Body Armor to finish.


2 Rounds, steadily building intensity:
15/12 Calorie Row + 10 Hollow Rocks
12/9 Calorie Row + 10 Superman Rocks
9/6 Calorie Row + 2 Strict Pull-Ups + 3 Kipping Pull-Ups + 5 Pushups + 15 Air Squats

Muscle-ups (1 are or for max reps)

Ring Muscle-Ups

If we are working towards our first ring muscle-ups, complete:

30 Banded Strict Ring Muscle-Ups -(http://youtu.be/jtmu_0qVZnk)

Not for time, but for quality. Choose a band tension that allows for ~7-10 unbroken repetitions.

Front Squat

On the 1:30 x 7 Sets:
1 Pausing Front Squat
1 Front Squat

All repetitions are taken from the rack. On the pausing repetition, pause for a full 3 seconds in the bottom of our squat.

Set #1 – 55% of 1RM Front Squat
Set #2 – 60%
Set #3 – 65%
Set #4 – 70%
Sets #5+6+7 – Build to a Heavy Complex


Specific Primer for “Satans Whiskers”:
2 Rounds, building intensity into the second round:

3 CTB Pull-Ups
3 Front Squats
3 Barbell-Facing Burpees
1 CTB Pull-Up
1 Front Squat
1 Barbell-Facing Burpee

The chance to move through the single repetitions at each station trains our transitions, which is indeed a significant factor in such a short workout. On the first round, complete with a loading that is beneath our workout load. On the second round, complete with your training weight.
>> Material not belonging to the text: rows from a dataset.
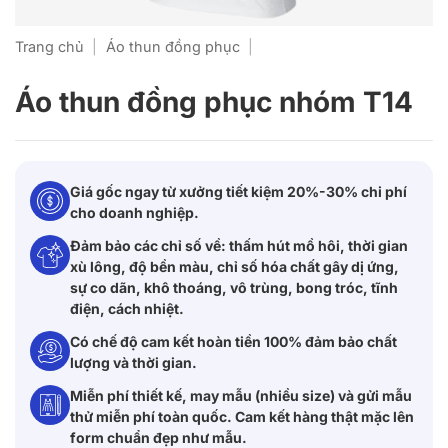
Trang chủ
|
Áo thun đồng phục
|
Áo thun đồng phục nhóm T14
Giá gốc ngay từ xưởng tiết kiệm 20%-30% chi phí
cho doanh nghiệp.
Đảm bảo các chỉ số về: thấm hút mồ hôi, thời gian
xù lông, độ bền màu, chỉ số hóa chất gây dị ứng,
sự co dãn, khô thoáng, vô trùng, bong tróc, tĩnh
điện, cách nhiệt.
Có chế độ cam kết hoàn tiền 100% đảm bảo chất
lượng và thời gian.
Miễn phí thiết kế, may mẫu (nhiều size) và gửi mẫu
thử miễn phí toàn quốc. Cam kết hàng thật mặc lên
form chuẩn đẹp như mẫu.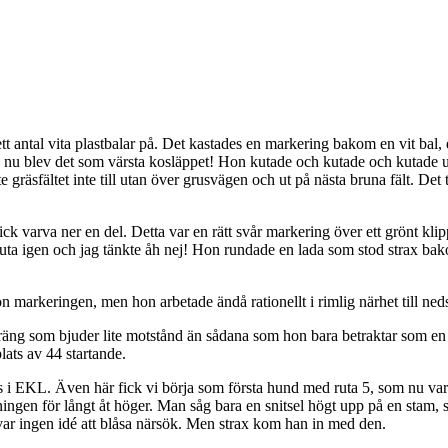
 ett antal vita plastbalar på. Det kastades en markering bakom en vit bal
 nu blev det som värsta kosläppet! Hon kutade och kutade och kutade uta
 gräsfältet inte till utan över grusvägen och ut på nästa bruna fält. Det
k varva ner en del. Detta var en rätt svår markering över ett grönt klippt
 kuta igen och jag tänkte åh nej! Hon rundade en lada som stod strax ba
 hon markeringen, men hon arbetade ändå rationellt i rimlig närhet till n
äng som bjuder lite motstånd än sådana som hon bara betraktar som en r
lats av 44 startande.
its i EKL. Även här fick vi börja som första hund med ruta 5, som nu v
ingen för långt åt höger. Man såg bara en snitsel högt upp på en stam, s
var ingen idé att blåsa närsök. Men strax kom han in med den.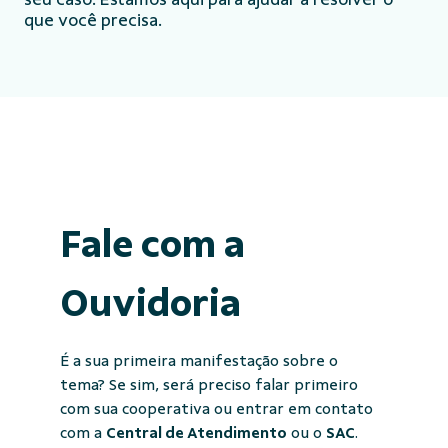
que você precisa.
Fale com a
Ouvidoria
É a sua primeira manifestação sobre o
tema? Se sim, será preciso falar primeiro
com sua cooperativa ou entrar em contato
com a
Central de Atendimento
ou o
SAC
.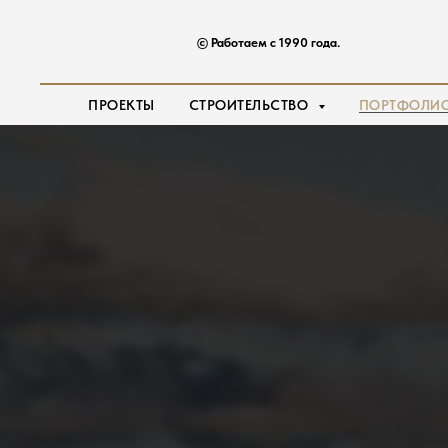
©️ Работаем с 1990 года.
ПРОЕКТЫ
СТРОИТЕЛЬСТВО
ПОРТФОЛИ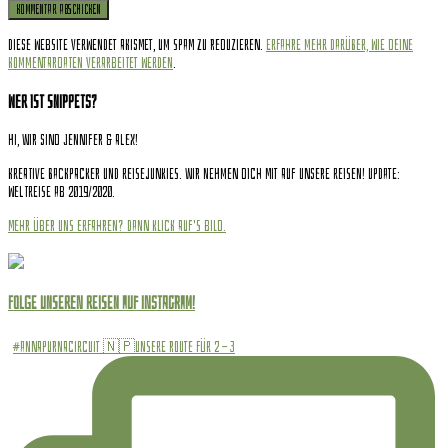
Diese Website verwendet Akismet, um Spam zu reduzieren.
Erfahre mehr darüber, wie deine
Kommentardaten verarbeitet werden
.
Wer ist Snippets?
Hi, wir sind Jennifer & Alex!
Kreative Backpacker und Reisejunkies. Wir nehmen dich mit auf unsere Reisen! Update:
Weltreise ab 2019/2020.
Mehr über uns erfahren? Dann klick auf's Bild.
Folge unseren Reisen auf INSTAGRAM!
#annapurnacircuit 🇳🇵Unsere Route für 2 - 3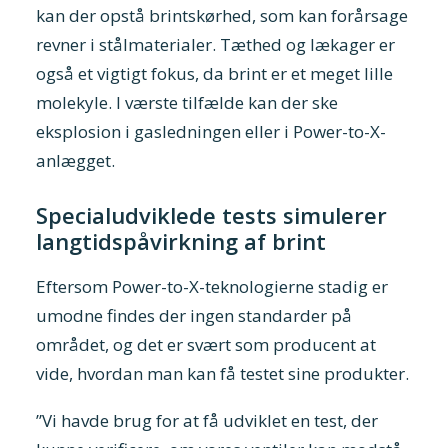
kan der opstå brintskørhed, som kan forårsage
revner i stålmaterialer. Tæthed og lækager er
også et vigtigt fokus, da brint er et meget lille
molekyle. I værste tilfælde kan der ske
eksplosion i gasledningen eller i Power-to-X-
anlægget.
Specialudviklede tests simulerer
langtidspåvirkning af brint
Eftersom Power-to-X-teknologierne stadig er
umodne findes der ingen standarder på
området, og det er svært som producent at
vide, hvordan man kan få testet sine produkter.
”Vi havde brug for at få udviklet en test, der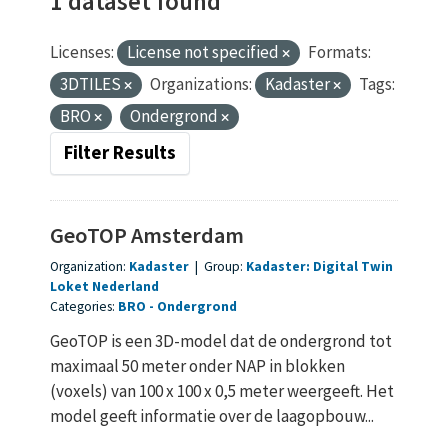
1 dataset found
Licenses:
License not specified
Formats:
3DTILES
Organizations:
Kadaster
Tags:
BRO
Ondergrond
Filter Results
GeoTOP Amsterdam
Organization:
Kadaster
|
Group:
Kadaster: Digital Twin
Loket Nederland
Categories:
BRO
Ondergrond
GeoTOP is een 3D-model dat de ondergrond tot
maximaal 50 meter onder NAP in blokken
(voxels) van 100 x 100 x 0,5 meter weergeeft. Het
model geeft informatie over de laagopbouw...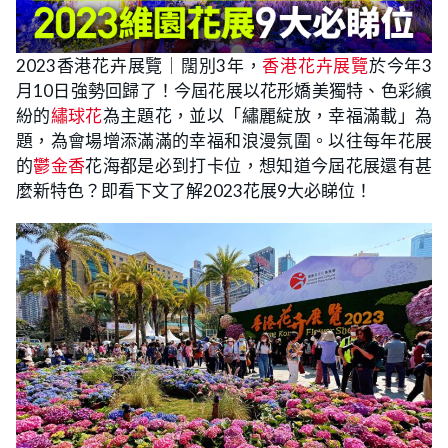
2023香港花卉展覽｜闊別3年，
香港花卉展覽
於今年3
月10日強勢回歸了！今屆花展以花形嬌美獨特、色彩繽
紛的
繡球花
為主題花，並以「繡麗綻放，幸福滿載」為
題，為會場增添滿滿的幸福和浪漫氛圍。以往每年花展
的
鬱金香
花海都是必到打卡位，想知道今屆花展還有甚
麼新特色？即看下文了解2023花展9大必睇位！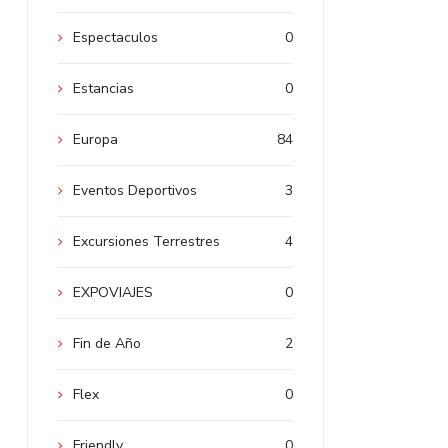
Espectaculos
0
Estancias
0
Europa
84
Eventos Deportivos
3
Excursiones Terrestres
4
EXPOVIAJES
0
Fin de Año
2
Flex
0
Friendly
0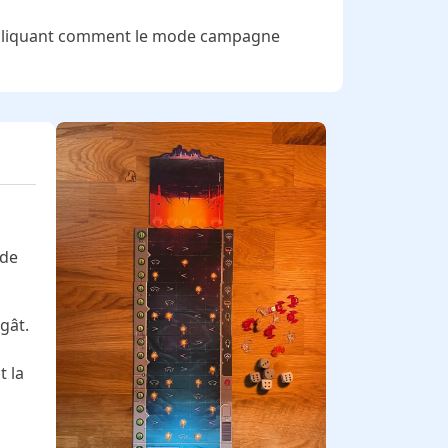
expliquant comment le mode campagne
 de
gât.
t la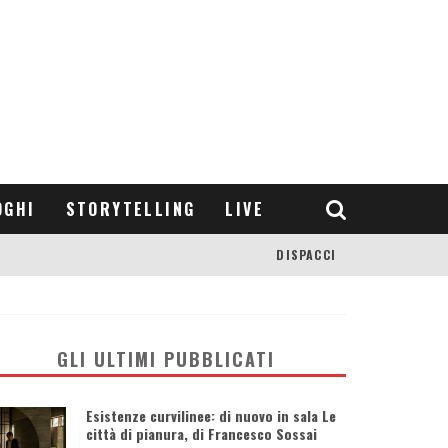
OGHI
STORYTELLING
LIVE
DISPACCI
GLI ULTIMI PUBBLICATI
Esistenze curvilinee: di nuovo in sala Le
città di pianura, di Francesco Sossai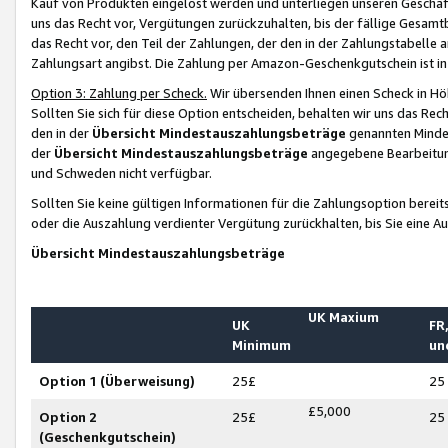
Kauf von Produkten eingelöst werden und unterliegen unseren Geschäf
uns das Recht vor, Vergütungen zurückzuhalten, bis der fällige Gesamt
das Recht vor, den Teil der Zahlungen, der den in der Zahlungstabelle 
Zahlungsart angibst. Die Zahlung per Amazon-Geschenkgutschein ist in
Option 3: Zahlung per Scheck.
Wir übersenden Ihnen einen Scheck in Höh
Sollten Sie sich für diese Option entscheiden, behalten wir uns das Rec
den in der
Übersicht Mindestauszahlungsbeträge
genannten Mindest
der
Übersicht Mindestauszahlungsbeträge
angegebene Bearbeitung
und Schweden nicht verfügbar.
Sollten Sie keine gültigen Informationen für die Zahlungsoption bereit
oder die Auszahlung verdienter Vergütung zurückhalten, bis Sie eine A
Übersicht Mindestauszahlungsbeträge
UK Maxium
UK
FR,
Minimum
un
Option 1 (Überweisung)
25£
25
£5,000
Option 2
25£
25
(Geschenkgutschein)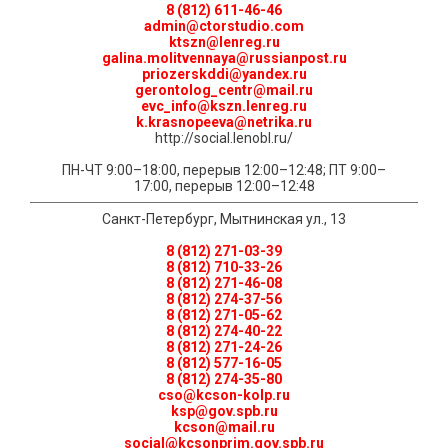
8 (812) 611-46-46
admin@ctorstudio.com
ktszn@lenreg.ru
galina.molitvennaya@russianpost.ru
priozerskddi@yandex.ru
gerontolog_centr@mail.ru
evc_info@kszn.lenreg.ru
k.krasnopeeva@netrika.ru
http://social.lenobl.ru/
ПН-ЧТ 9:00–18:00, перерыв 12:00–12:48; ПТ 9:00–
17:00, перерыв 12:00–12:48
Санкт-Петербург, Мытнинская ул., 13
8 (812) 271-03-39
8 (812) 710-33-26
8 (812) 271-46-08
8 (812) 274-37-56
8 (812) 271-05-62
8 (812) 274-40-22
8 (812) 271-24-26
8 (812) 577-16-05
8 (812) 274-35-80
cso@kcson-kolp.ru
ksp@gov.spb.ru
kcson@mail.ru
social@kcsonprim.gov.spb.ru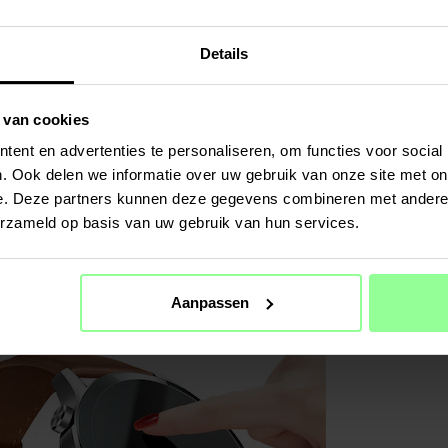
Details
 van cookies
ent en advertenties te personaliseren, om functies voor social
. Ook delen we informatie over uw gebruik van onze site met on
e. Deze partners kunnen deze gegevens combineren met andere i
erzameld op basis van uw gebruik van hun services.
Aanpassen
Following, rest 4:00, and begin.

Satan’s Whiskers (Time)

3 Rounds:
10 CTB Pull-Ups
10 Front Squats (165/110)
10 Barbell-Facing Burpees

A short, yet high intensity triplet as the heart of our conditioning today.
Stimulus wise, we are looking for a front squat loading that we are confident we could complete for 15+ repetitions unbroken, when fresh.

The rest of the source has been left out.